● **WORK ORDER**:
Scan the data below and copy each line where "auch" occurs.

● **RECORD EXCERPTS**:
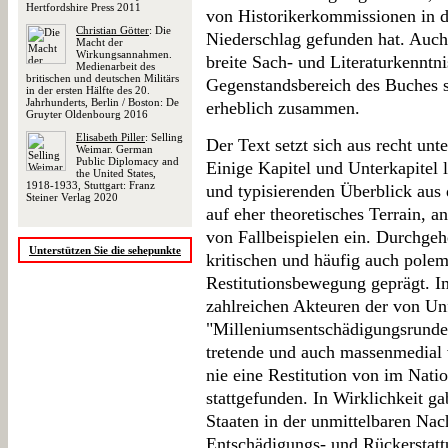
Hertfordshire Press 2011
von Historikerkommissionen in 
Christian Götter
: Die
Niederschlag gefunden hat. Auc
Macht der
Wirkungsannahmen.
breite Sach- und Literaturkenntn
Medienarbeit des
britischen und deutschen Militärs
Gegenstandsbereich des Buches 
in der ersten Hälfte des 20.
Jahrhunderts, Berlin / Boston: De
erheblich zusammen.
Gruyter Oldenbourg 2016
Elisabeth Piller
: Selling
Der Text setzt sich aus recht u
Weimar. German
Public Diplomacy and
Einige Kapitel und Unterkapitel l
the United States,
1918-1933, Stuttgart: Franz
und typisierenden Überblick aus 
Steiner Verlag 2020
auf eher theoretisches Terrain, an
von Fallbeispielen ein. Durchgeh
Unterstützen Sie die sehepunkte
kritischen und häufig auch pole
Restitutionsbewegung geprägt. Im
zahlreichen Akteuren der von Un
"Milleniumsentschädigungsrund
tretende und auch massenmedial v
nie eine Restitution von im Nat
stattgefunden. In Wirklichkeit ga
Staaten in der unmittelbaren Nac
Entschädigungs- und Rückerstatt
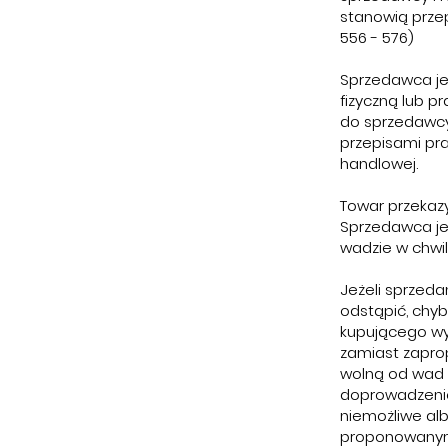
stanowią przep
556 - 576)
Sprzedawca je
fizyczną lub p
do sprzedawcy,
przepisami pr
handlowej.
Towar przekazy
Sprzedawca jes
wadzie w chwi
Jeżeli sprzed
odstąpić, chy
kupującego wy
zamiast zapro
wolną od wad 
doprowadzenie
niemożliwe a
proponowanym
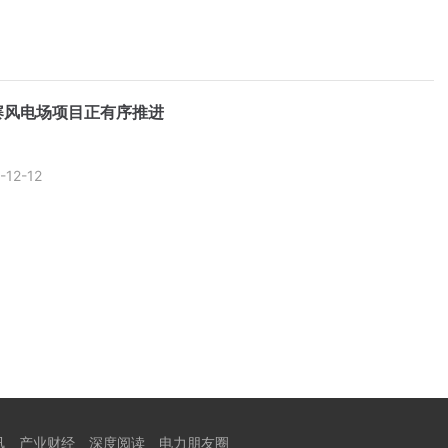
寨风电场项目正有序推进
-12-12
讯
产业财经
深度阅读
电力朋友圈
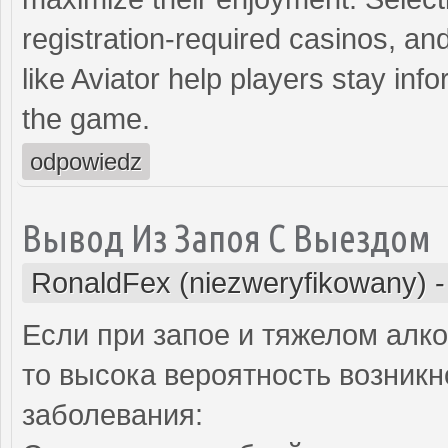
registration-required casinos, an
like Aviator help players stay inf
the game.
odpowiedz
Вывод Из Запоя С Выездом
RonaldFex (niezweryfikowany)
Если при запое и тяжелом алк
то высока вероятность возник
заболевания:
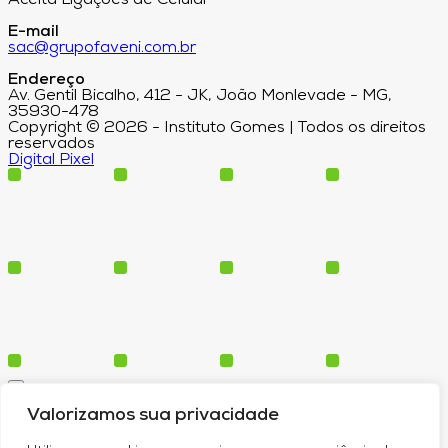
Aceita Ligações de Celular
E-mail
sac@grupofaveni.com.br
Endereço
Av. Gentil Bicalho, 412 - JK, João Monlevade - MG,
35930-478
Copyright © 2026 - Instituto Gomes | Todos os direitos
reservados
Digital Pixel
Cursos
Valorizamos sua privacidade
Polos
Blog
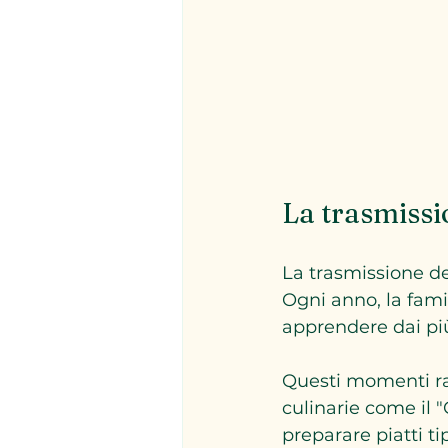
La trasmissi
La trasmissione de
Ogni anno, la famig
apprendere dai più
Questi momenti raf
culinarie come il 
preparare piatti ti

● **RESPONSE TO THIS TASK**:
kritischen und häufig auch pole
tretende und auch massenmedial v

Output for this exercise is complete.